To kick things off, we need some data. Let’s say we want to predict the price of Apple (AAPL) stock over the next month based on its performance over the past year. We can get this data from a financial website or API and store it in a pandas DataFrame for easy manipulation:
# Import the pandas library to use its functions for data manipulation
import pandas as pd
# Import the datetime library to work with dates and times
from datetime import datetime, timedelta
# Set up our date range (one month ago to today)
# Use the datetime.now() function to get the current date and time
# Use the timedelta function to subtract 30 days from the current date
start_date = datetime.now() - timedelta(days=30)

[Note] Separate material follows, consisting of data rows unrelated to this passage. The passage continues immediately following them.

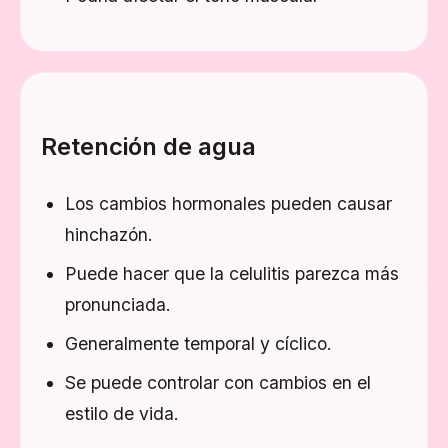
Retención de agua
Los cambios hormonales pueden causar
hinchazón.
Puede hacer que la celulitis parezca más
pronunciada.
Generalmente temporal y cíclico.
Se puede controlar con cambios en el
estilo de vida.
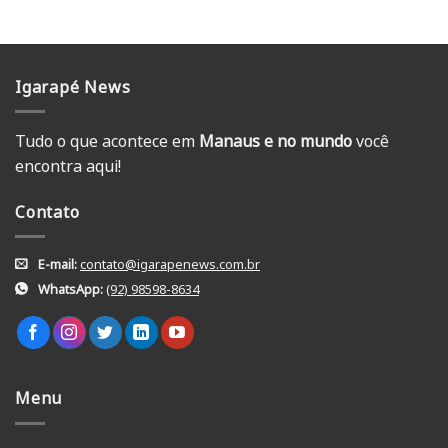
Igarapé News
Tudo o que acontece em
Manaus e no mundo
você
encontra aqui!
Contato
E-mail:
contato@igarapenews.com.br
WhatsApp:
(92) 98598-8634
Menu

# Use the datetime.now() function to get the current date and time
end_date = datetime.now()
# Fetch stock data from Yahoo Finance API using pandas read_csv function
# Use the pd.read_csv() function to read data from a CSV file or URL
# Use the 'index_col=False' parameter to specify that the first column is not the index
# Use the 'parse_dates=True' parameter to automatically parse dates in the data
# Use string concatenation to construct the URL for the Yahoo Finance API
# Use the str() function to convert the timestamp values to strings
# Use the int() function to convert the timestamp values to integers
# Use the .timestamp() function to convert the datetime objects to timestamps
# Multiply the timestamps by 1000 to convert them to milliseconds
df = pd.read_csv('https://query1.finance.yahoo.com/v7/finance/download/' + 'AAPL' + '?period1=' + str(int(start_date.timestamp()) * 1000) + '&period2=' + str(int(end_date.timestamp()) * 1000) + '&interval=5m', index_col=False, parse_dates=True)

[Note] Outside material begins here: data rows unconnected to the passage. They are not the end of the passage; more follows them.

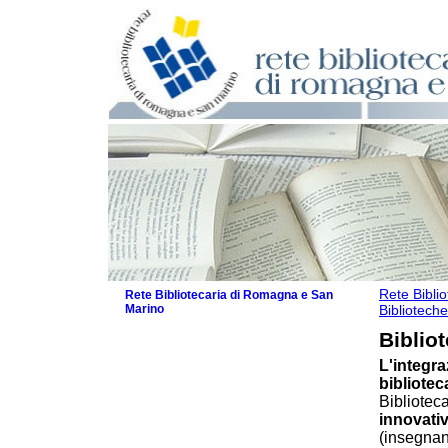
Rete Bibli
Rete Bibliotecaria di Romagna e San
Marino
Biblioteche
La Rete
Biblio
Biblioteche e archivi
L'integra
Biblioteche
bibliote
Biblioteche specializzate
Bibliotec
Biblioteche scolastiche
innovativ
Biblioteche per ragazzi
(insegnant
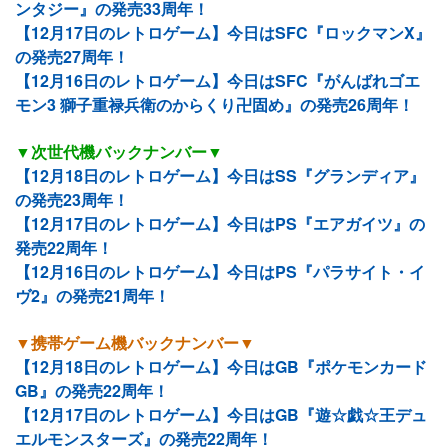
ンタジー』の発売33周年！
【12月17日のレトロゲーム】今日はSFC『ロックマンX』
の発売27周年！
【12月16日のレトロゲーム】今日はSFC『がんばれゴエ
モン3 獅子重禄兵衛のからくり卍固め』の発売26周年！
▼次世代機バックナンバー▼
【12月18日のレトロゲーム】今日はSS『グランディア』
の発売23周年！
【12月17日のレトロゲーム】今日はPS『エアガイツ』の
発売22周年！
【12月16日のレトロゲーム】今日はPS『パラサイト・イ
ヴ2』の発売21周年！
▼携帯ゲーム機バックナンバー▼
【12月18日のレトロゲーム】今日はGB『ポケモンカード
GB』の発売22周年！
【12月17日のレトロゲーム】今日はGB『遊☆戯☆王デュ
エルモンスターズ』の発売22周年！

Now that we have our data, let’s clean it up and prepare it for training our model. We can do this by removing any missing values or outliers, scaling the data to a standard range (e.g. 0-1), and splitting it into features (historical stock prices) and targets (future price predictions).
# Remove any rows with missing values
df = df.dropna() # Drops any rows with missing values from the dataframe
# Scale the data between 0 and 1 for easier training
scaler = StandardScaler() # Creates a scaler object to scale the data
X_train, X_test, y_train, y_test = train_test_split(scaler.fit_transform(df[['Open', 'High', 'Low']]), df['Close'].values) # Splits the data into training and testing sets, and scales the features (historical stock prices) using the scaler object. The targets (future price predictions) are not scaled.
Next, we’ll choose a machine learning algorithm to use for our predictions. In this case, let’s go with the Gradient Boosting Regressor from scikit-learn because it has been shown to perform well on stock price prediction tasks:
# Import the GradientBoostingRegressor from the scikit-learn library
from sklearn.ensemble import GradientBoostingRegressor
# Create an instance of the GradientBoostingRegressor with 100 estimators and a learning rate of 0.05
model = GradientBoostingRegressor(n_estimators=100, learning_rate=0.05)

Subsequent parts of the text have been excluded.